> _Exercise brief_: Copy the lines below exactly, starting with the first and finishing with the one holding "आ.व. २०८०।०८१ मा"; do not copy the pictures.

[Data records Boundary: Start]

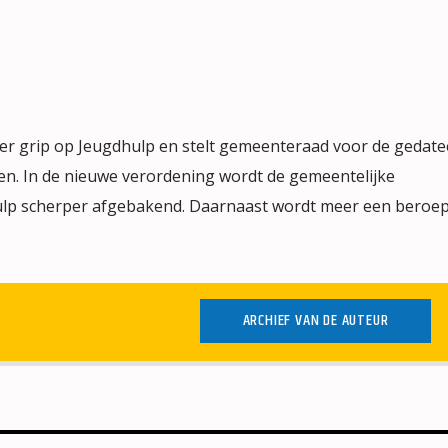
er grip op Jeugdhulp en stelt gemeenteraad voor de gedate
n. In de nieuwe verordening wordt de gemeentelijke
ulp scherper afgebakend. Daarnaast wordt meer een beroe
ARCHIEF VAN DE AUTEUR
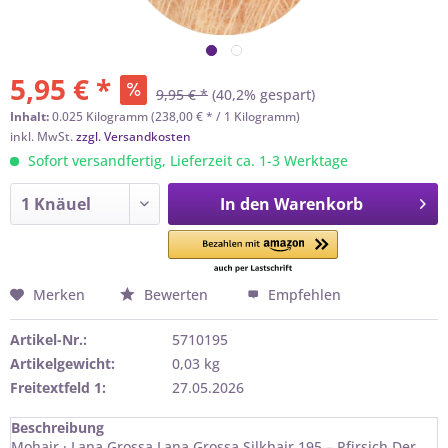
5,95 € *
9,95 € *
(40,2% gespart)
Inhalt:
0.025 Kilogramm (238,00 € * / 1 Kilogramm)
inkl. MwSt.
zzgl. Versandkosten
Sofort versandfertig, Lieferzeit ca. 1-3 Werktage
In den
Warenkorb
Merken
Bewerten
Empfehlen
Artikel-Nr.:
5710195
Artikelgewicht:
0,03 kg
Freitextfeld 1:
27.05.2026
Beschreibung
Mohair · Lana Grossa Lana Grossa Silkhair 195 – Pfirsich Der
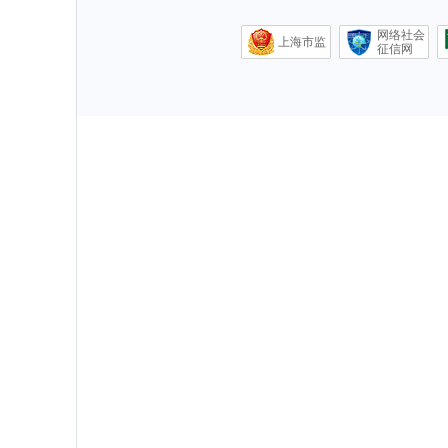
网络社会
上海市监
征信网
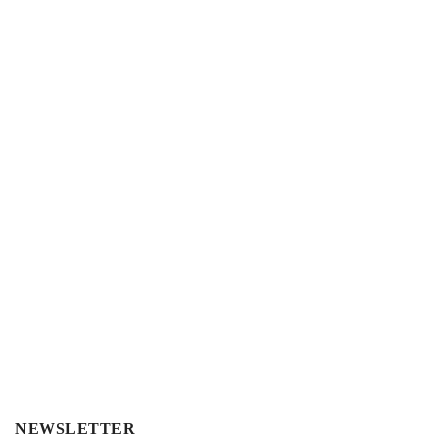
NEWSLETTER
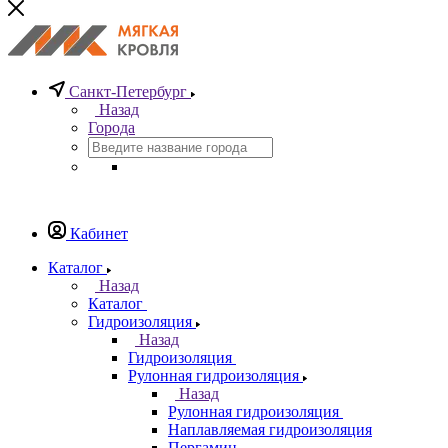
Санкт-Петербург
Назад
Города
Кабинет
Каталог
Назад
Каталог
Гидроизоляция
Назад
Гидроизоляция
Рулонная гидроизоляция
Назад
Рулонная гидроизоляция
Наплавляемая гидроизоляция
Пергамин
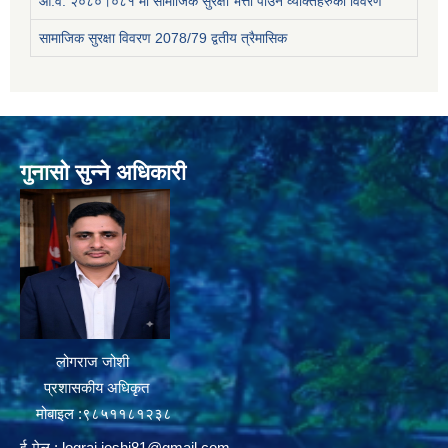
आ.व. २०८०।०८१ मा सामाजिक सुरक्षा भत्ता पाउने व्यक्तिहरुको विवरण
सामाजिक सुरक्षा विवरण 2078/79 द्वतीय त्रैमासिक
गुनासो सुन्ने अधिकारी
लोगराज जोशी
प्रशासकीय अधिकृत
मोबाइल :९८५११८१२३८
ई-मेल :
lograj.joshi81@gmail.com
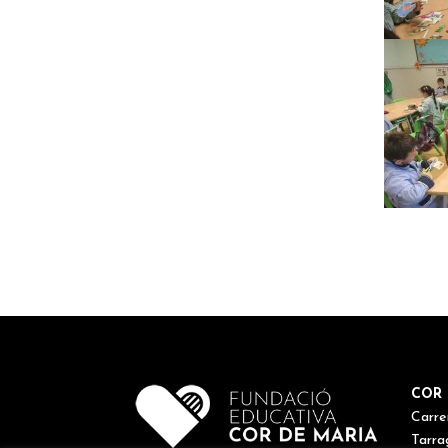
COR 
Carre
Tarra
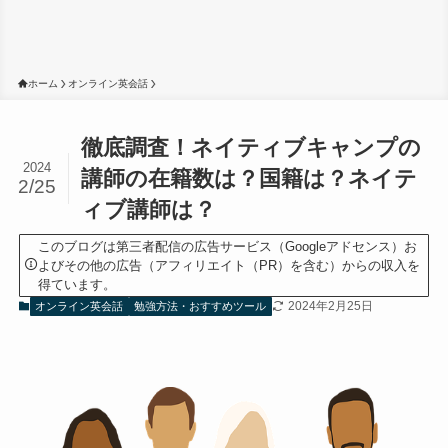
ホーム
オンライン英会話
徹底調査！ネイティブキャンプの
2024
講師の在籍数は？国籍は？ネイテ
2/25
ィブ講師は？
このブログは第三者配信の広告サービス（Googleアドセンス）お
よびその他の広告（アフィリエイト（PR）を含む）からの収入を
得ています。
2024年2月25日
オンライン英会話
勉強方法・おすすめツール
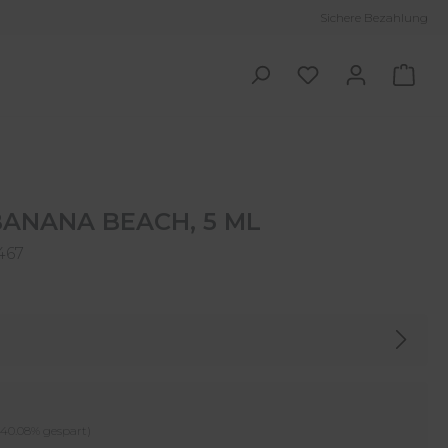
Sichere Bezahlung
Ware
BANANA BEACH, 5 ML
467
er Preis:
(40.08% gespart)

[Data records Boundary: End]

> _Response to the task_:
er grip op Jeugdhulp en stelt gemeenteraad voor de gedate
n. In de nieuwe verordening wordt de gemeentelijke
ulp scherper afgebakend. Daarnaast wordt meer een beroe
ARCHIEF VAN DE AUTEUR
5,95 € *
9,95 € *
(40,2% gespart)
Inhalt:
0.025 Kilogramm (238,00 € * / 1 Kilogramm)
inkl. MwSt.
zzgl. Versandkosten
Sofort versandfertig, Lieferzeit ca. 1-3 Werktage
In den
Warenkorb
Merken
Bewerten
Empfehlen
Artikel-Nr.:
5710195
Artikelgewicht:
0,03 kg
Freitextfeld 1:
27.05.2026
Beschreibung
Mohair · Lana Grossa Lana Grossa Silkhair 195 – Pfirsich Der
网络社会
上海市监
征信网
NEWSLETTER
Санкт-Петербург
Назад
Города
Кабинет
Каталог
Назад
Каталог
Гидроизоляция
Назад
Гидроизоляция
Рулонная гидроизоляция
Назад
Рулонная гидроизоляция
Наплавляемая гидроизоляция
Пергамин
आ.व. २०८०।०८१ मा सामाजिक सुरक्षा भत्ता पाउने व्यक्तिहरुको विवरण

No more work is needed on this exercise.